24 Statistics Canada
has assisted the Competition
Bureau in developing a spatial analysis tool to examine multi-product mergers
in a local market context, which can be used for banking or other industrial
sectors.
25 Section 93(2) of
the Act directs that the
Competition Tribunal cannot find that a merger lessens or prevents competition
substantially based solely on evidence of market shares or concentration.
26 These responses,
typically known as
punishments, may take the form of low prices in the relevant market or in other
markets.
27 Entry prior to the
merger may not have been
profitable because such entry would have reduced prices to below pre-merger
levels.
28 These three sources
are: i) tariff and
non-tariff barriers to international trade; ii) interprovincial barriers to
trade, and; iii) regulatory control over entry.
29 Further background
information about sunk costs
is contained in Appendix I of the Director's Merger Enforcement Guidelines.

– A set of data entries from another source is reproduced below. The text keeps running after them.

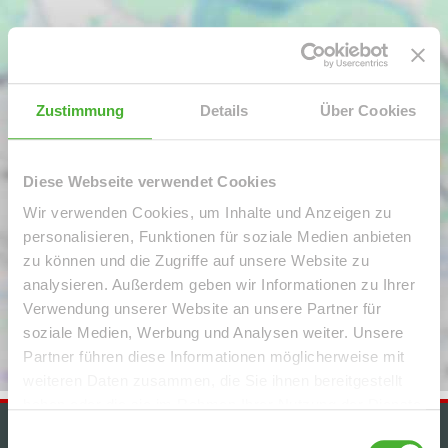
Zustimmung
Details
Über Cookies
Diese Webseite verwendet Cookies
Wir verwenden Cookies, um Inhalte und Anzeigen zu
personalisieren, Funktionen für soziale Medien anbieten
zu können und die Zugriffe auf unsere Website zu
analysieren. Außerdem geben wir Informationen zu Ihrer
Verwendung unserer Website an unsere Partner für
soziale Medien, Werbung und Analysen weiter. Unsere
Partner führen diese Informationen möglicherweise mit
weiteren Daten zusammen, die Sie ihnen bereitgestellt
haben oder die sie im Rahmen Ihrer Nutzung der Dienste
gesammelt haben.
Einwilligungsauswahl
IMMOBILIENANGEBOTE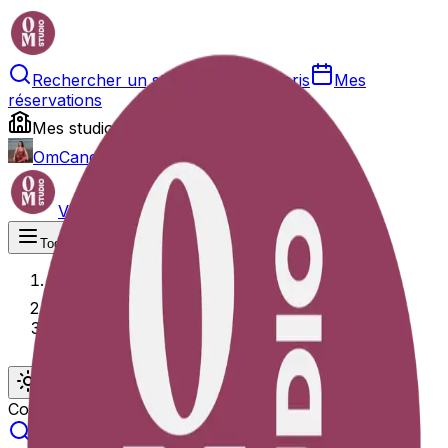
Rechercher un studio
Mes favoris
Mes
réservations
Mes studios
OmCandice
Visiteur
Toggle theme
Studio
Collection
Toggle theme
Collection not found.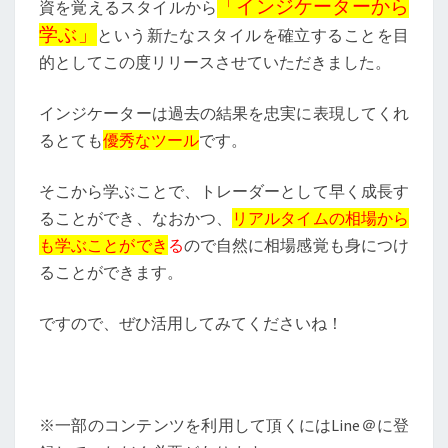
「インジケーターから
資を覚えるスタイルから
学ぶ」
という新たなスタイルを確立することを目
的としてこの度リリースさせていただきました。
インジケーターは過去の結果を忠実に表現してくれ
るとても
優秀なツール
です。
そこから学ぶことで、トレーダーとして早く成長す
ることができ、なおかつ、
リアルタイムの相場から
も学ぶことができ
る
ので自然に相場感覚も身につけ
ることができます。
ですので、ぜひ活用してみてくださいね！
※一部のコンテンツを利用して頂くにはLine＠に登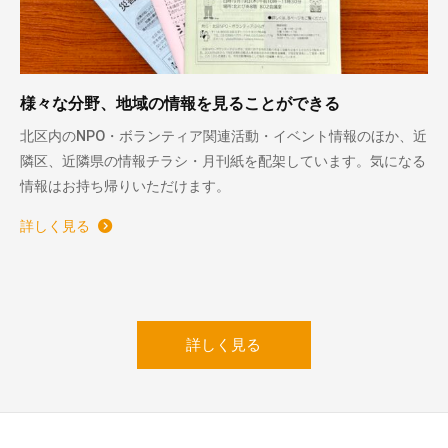
様々な分野、地域の情報を見ることができる
北区内のNPO・ボランティア関連活動・イベント情報のほか、近
隣区、近隣県の情報チラシ・月刊紙を配架しています。気になる
情報はお持ち帰りいただけます。
詳しく見る
詳しく見る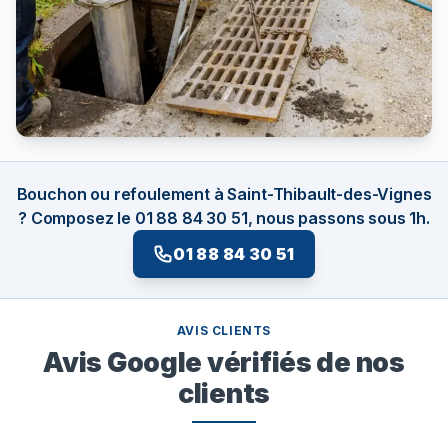
Bouchon ou refoulement à Saint-Thibault-des-Vignes
? Composez le 01 88 84 30 51, nous passons sous 1h.
01 88 84 30 51
AVIS CLIENTS
Avis Google vérifiés de nos
clients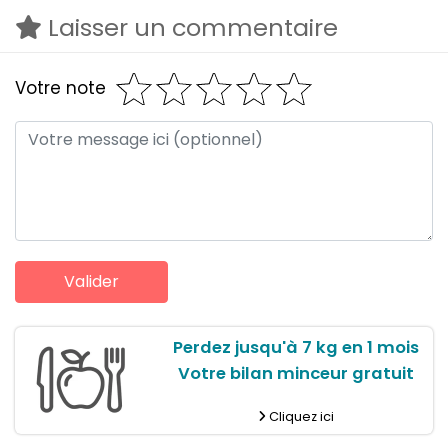
Laisser un commentaire
Votre note
Perdez jusqu'à 7 kg en 1 mois
Votre bilan minceur gratuit
Cliquez ici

30 In assessing submissions
relating to the
failure of a subsidiary or a division, attention will be paid to: transfer
pricing within the larger enterprise, intra-corporate cost allocations,
management fees, royalty fees, and other matters that may be particularly
relevant in this context. These allocations will generally be assessed in
relation to the values of equivalent arm's length transactions.
31 Accordingly, if
part of the efficiencies likely
to result from the merger include dynamic R&D efficiencies (which cannot be
measured in similar terms as any of the likely anticompetitive effects) and
if
part of the anticompetitive effects likely to result from the merger include
a
reduction in service, quality or variety (which cannot be measured in terms
that are similar to any of the likely efficiencies) the Director would exercise
his discretion in assessing whether the R&D efficiencies would likely
"offset" the effects of a reduction in service, quality or variety.
32 When a dollar is
transferred from a buyer to a
seller, it cannot be determined a priori who is more deserving, or in
whose hands, it has a greater value.